Backend Load Balancing
Configuration guide for load balancing across multiple backend servers using Radiator Server's built-in algorithms, including connection pool management and high availability.
- Backend Load Balancing
- Server Selection Algorithms
- fallback
- round-robin
- least-connections
- no-fallback
- Server Priority
- Server Health and Status
- Service Level Objective
- Status health checks (RADIUS)
- SQL Connection Pool Parameters
- connections — pool size per server
- min-connections — warm connection floor
- idle-timeout — idle connection lifetime
- timeout — request time budget
- How SQL Requests Are Handled
- Connection acquisition
- Multi-server routing
- SQL Pool Lifecycle
- With min-connections = 2 (default)
- With min-connections = 0 (fully lazy)
- Pool Monitoring
- SQL Counters
- LDAP Counters
- Pool Size Log Fields
- Request Retry Behavior
- Common Patterns
- SQL Primary/Replica (Active-Passive)
- SQL Read Scaling (Active-Active)
- LDAP Round-Robin
- RADIUS Active-Passive Failover
- Geo-Distributed Backends
- Related Documentation
Backend Load Balancing
When multiple backend servers are configured within a backend block, Radiator uses server selection algorithms to determine which server receives each request and how to handle failures. This applies to all backend types: RADIUS, LDAP, SQL (PostgreSQL, MySQL), and others.

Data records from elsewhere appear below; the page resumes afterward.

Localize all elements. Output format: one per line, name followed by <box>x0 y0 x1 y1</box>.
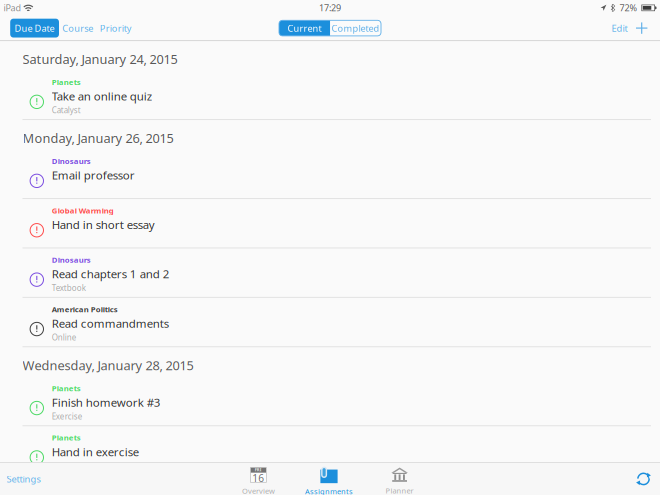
staticText: Dinosaurs <box>52 156 91 166</box>
button[interactable]: 16 <box>223 463 294 495</box>
button[interactable]: Planets <box>0 377 660 425</box>
button[interactable]: Assignments <box>294 463 364 495</box>
staticText: Read commandments <box>52 316 169 331</box>
staticText: Priority <box>100 22 132 34</box>
button[interactable]: Current <box>279 20 330 36</box>
staticText: Hand in exercise <box>52 444 139 460</box>
staticText: Settings <box>6 473 40 485</box>
button[interactable]: Dinosaurs <box>0 150 660 198</box>
staticText: iPad <box>3 2 21 14</box>
staticText: Online <box>52 332 77 343</box>
staticText: Course <box>62 22 93 34</box>
staticText: Planner <box>386 486 414 495</box>
staticText: Read chapters 1 and 2 <box>52 266 170 282</box>
button[interactable]: Settings <box>0 464 40 494</box>
staticText: Completed <box>332 22 380 34</box>
staticText: 17:29 <box>319 2 341 14</box>
staticText: Saturday, January 24, 2015 <box>22 50 178 68</box>
button[interactable]: Planets <box>0 71 660 119</box>
button[interactable]: Course <box>59 19 96 38</box>
button[interactable]: Due Date <box>10 19 59 38</box>
staticText: Exercise <box>52 411 83 422</box>
staticText: Email professor <box>52 167 135 183</box>
button[interactable]: American Politics <box>0 298 660 346</box>
button[interactable]: Add assignment <box>631 18 652 38</box>
staticText: 16 <box>252 471 264 485</box>
staticText: American Politics <box>52 304 118 314</box>
staticText: Planets <box>52 383 81 394</box>
staticText: Current <box>288 22 322 34</box>
staticText: Hand in short essay <box>52 217 155 232</box>
staticText: Planets <box>52 432 81 443</box>
staticText: Dinosaurs <box>52 255 91 265</box>
button[interactable]: Refresh <box>635 464 660 493</box>
button[interactable]: Planner <box>364 463 435 495</box>
staticText: Catalyst <box>52 105 81 116</box>
staticText: Assignments <box>305 486 353 495</box>
staticText: Due Date <box>15 22 55 34</box>
staticText: Edit <box>611 22 627 34</box>
button[interactable]: Planets <box>0 426 660 475</box>
staticText: 72% <box>620 2 638 14</box>
staticText: Wednesday, January 28, 2015 <box>22 356 194 374</box>
button[interactable]: Global Warming <box>0 199 660 248</box>
staticText: Overview <box>242 486 275 495</box>
button[interactable]: Edit <box>607 18 631 38</box>
staticText: Take an online quiz <box>52 88 152 104</box>
staticText: FRI <box>255 467 262 473</box>
button[interactable]: Dinosaurs <box>0 248 660 297</box>
button[interactable]: Priority <box>96 19 135 38</box>
staticText: Finish homework #3 <box>52 394 161 410</box>
staticText: Monday, January 26, 2015 <box>22 129 174 147</box>
staticText: Global Warming <box>52 205 114 216</box>
button[interactable]: Completed <box>330 20 381 36</box>
staticText: Textbook <box>52 282 86 293</box>
staticText: Planets <box>52 77 81 87</box>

Backend load balancing is configured using the server-selection statement within backend
blocks.
Server Selection Algorithms
Radiator supports four server selection algorithms configured via the server-selection
statement. The default is fallback.
fallback
Tries servers in priority order. The highest-priority (lowest number) available server receives every request. Lower-priority servers are used only when higher-priority servers are unavailable or degraded. This is the default algorithm.
backends {
radius "BACKEND_CLUSTER" {
server-selection fallback; # or omit, fallback is default
server "PRIMARY" {
priority 0; # Highest priority, tried first
# ...
}
server "SECONDARY" {
priority 1; # Lower priority, backup
# ...
}
}
}
round-robin
Distributes requests evenly across all available servers in a rotating fashion. Each request goes to the next server in the list. If a server fails, the request is retried on the next available server.
backends {
radius "BACKEND_CLUSTER" {
server-selection round-robin;
server "SERVER1" { ... }
server "SERVER2" { ... }
server "SERVER3" { ... }
}
}
least-connections
Routes each request to the available server with the fewest in-use connections.
If that server fails, the next least-loaded server is tried. When servers are tied,
servers with a lower priority value are preferred; within the same priority,
alphabetical name order is used as tiebreaker.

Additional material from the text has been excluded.